Phenolic Glycolipid Facilitates Mycobacterial Escape from Microbicidal Tissue-Resident Macrophages

30 Oct 2017

Mycobacterium tuberculosis (Mtb) enters the host in aerosol droplets deposited in lung alveoli, where the bacteria first encounter lung-resident alveolar macrophages. We studied the earliest mycobacterium-macrophage interactions in the optically transparent zebrafish. First-responding resident macrophages phagocytosed and eradicated infecting mycobacteria, suggesting that to establish a successful infection, mycobacteria must escape out of the initially infected resident macrophage into growth-permissive monocytes. We defined a critical role for mycobacterial membrane phenolic glycolipid (PGL) in engineering this transition. PGL activated the STING cytosolic sensing pathway in resident macrophages, inducing the production of the chemokine CCL2, which in turn recruited circulating CCR2+ monocytes towards infection.
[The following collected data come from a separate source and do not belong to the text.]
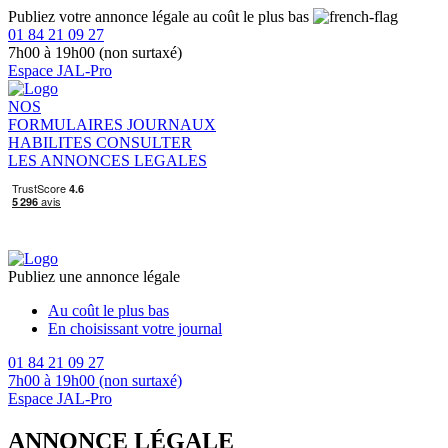
Publiez votre annonce légale au coût le plus bas
01 84 21 09 27
7h00 à 19h00 (non surtaxé)
Espace JAL-Pro
NOS
FORMULAIRES
JOURNAUX
HABILITES
CONSULTER
LES ANNONCES LEGALES
Publiez une annonce légale
Au coût le plus bas
En choisissant votre journal
01 84 21 09 27
7h00 à 19h00 (non surtaxé)
Espace JAL-Pro
ANNONCE LÉGALE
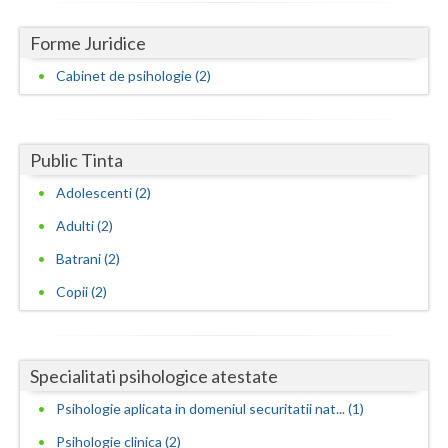
Neamt
Forme Juridice
Olt
Cabinet de psihologie (2)
Prahova
Salaj
Public Tinta
Adolescenti (2)
Satu-Mare
Adulti (2)
Sibiu
Batrani (2)
Suceava
Copii (2)
Teleorman
Timis
Specialitati psihologice atestate
Tulcea
Psihologie aplicata in domeniul securitatii nat... (1)
Valcea
Psihologie clinica (2)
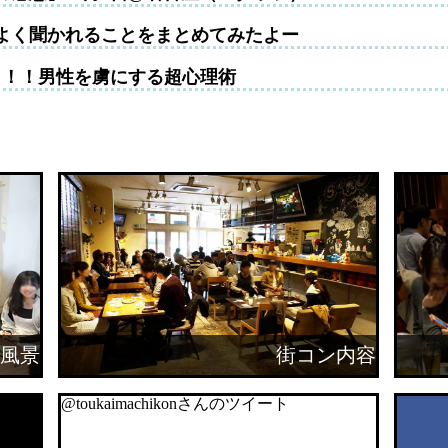
よく聞かれることをまとめてみたよー
！！！男性を虜にする超心理術
風景
街コン内容
@toukaimachikonさんのツイート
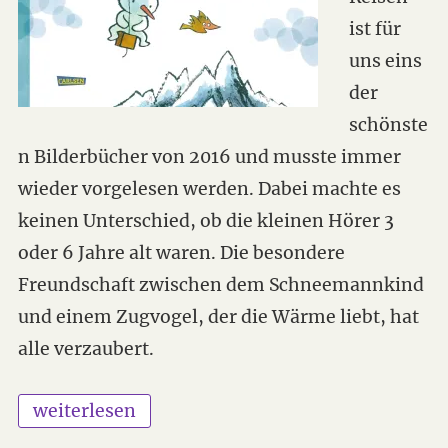
ist für
uns eins
der
schönste
n Bilderbücher von 2016 und musste immer
wieder vorgelesen werden. Dabei machte es
keinen Unterschied, ob die kleinen Hörer 3
oder 6 Jahre alt waren. Die besondere
Freundschaft zwischen dem Schneemannkind
und einem Zugvogel, der die Wärme liebt, hat
alle verzaubert.
„Das Schneemannkind auf Reisen – Bilderbuc
weiterlesen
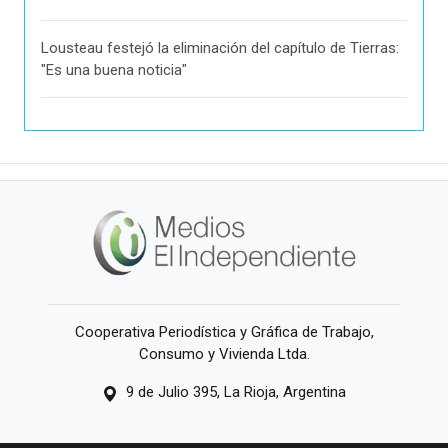
Lousteau festejó la eliminación del capítulo de Tierras:
"Es una buena noticia"
Cooperativa Periodística y Gráfica de Trabajo,
Consumo y Vivienda Ltda.
9 de Julio 395, La Rioja, Argentina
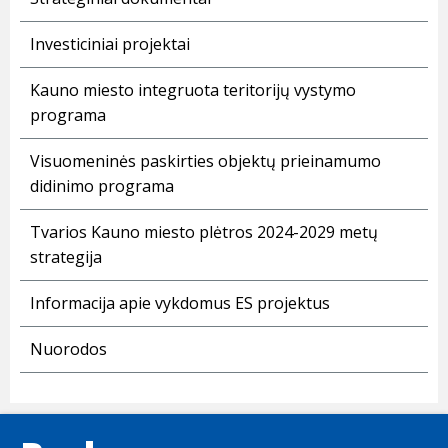
Investiciniai projektai
Kauno miesto integruota teritorijų vystymo
programa
Visuomeninės paskirties objektų prieinamumo
didinimo programa
Tvarios Kauno miesto plėtros 2024-2029 metų
strategija
Informacija apie vykdomus ES projektus
Nuorodos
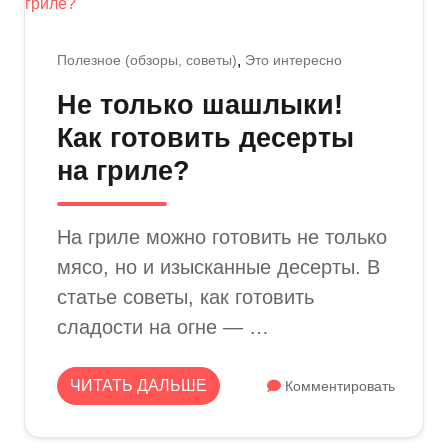
Полезное (обзоры, советы)
Это интересно
Не только шашлыки!
Как готовить десерты
на гриле?
На гриле можно готовить не только
мясо, но и изысканные десерты. В
статье советы, как готовить
сладости на огне — …
ЧИТАТЬ ДАЛЬШЕ
Комментировать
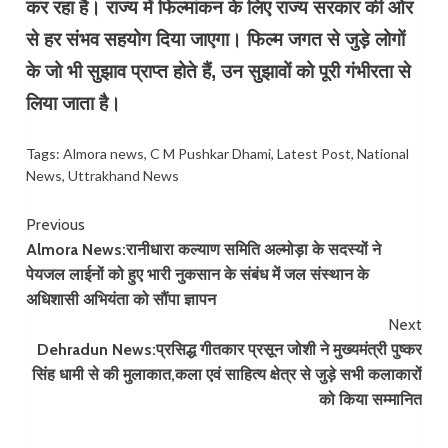
कर रहा है। राज्य में फिल्मांकन के लिए राज्य सरकार की ओर
से हर संभव सहयोग दिया जाएगा। फिल्म जगत से जुड़े लोगों
के जो भी सुझाव प्राप्त होते हैं, उन सुझावों को पूरी गंभीरता से
लिया जाता है।
Tags:
Almora news
,
C M Pushkar Dhami
,
Latest Post
,
National
News
,
Uttrakhand News
Continue
Previous
Almora News:रानीधारा कल्याण समिति अल्मोड़ा के सदस्यों ने
Reading
पेयजल लाईनों को हुए भारी नुकसान के संबंध में जल संस्थान के
अधिशासी अभियंता को सौंपा ज्ञापन
Next
Dehradun News:प्रसिद्ध गीतकार प्रसून जोशी ने मुख्यमंत्री पुष्कर
सिंह धामी से की मुलाकात,कला एवं साहित्य क्षेत्र से जुड़े सभी कलाकारों
को किया सम्मानित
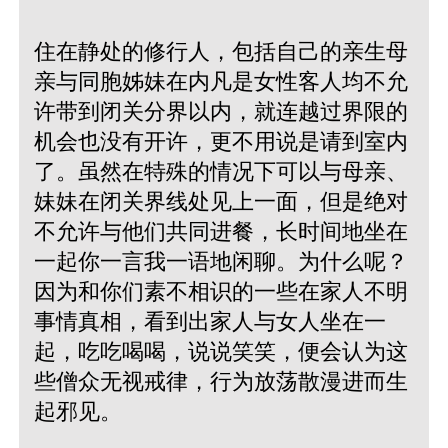
住在静处的修行人，包括自己的亲生母
亲与同胞姊妹在内凡是女性客人均不允
许带到闭关分界以内，就连越过界限的
机会也没有开许，更不用说是请到室内
了。虽然在特殊的情况下可以与母亲、
妹妹在闭关界线处见上一面，但是绝对
不允许与他们共同进餐，长时间地坐在
一起你一言我一语地闲聊。为什么呢？
因为和你们素不相识的一些在家人不明
事情真相，看到出家人与女人坐在一
起，吃吃喝喝，说说笑笑，便会认为这
些僧众无视戒律，行为放荡散漫进而生
起邪见。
Transient fusion of infected macrophages with CCR2+ monocytes enabled bacterial transfer and subsequent dissemination, and interrupting this transfer so as to prolong mycobacterial sojourn in resident macrophages promoted clearing of infection. Human alveolar macrophages produced CCL2 upon Mtb infection, arguing for the potential of PGL-blocking interventions or PGL-targeting vaccine strategies in the prevention of tuberculosis.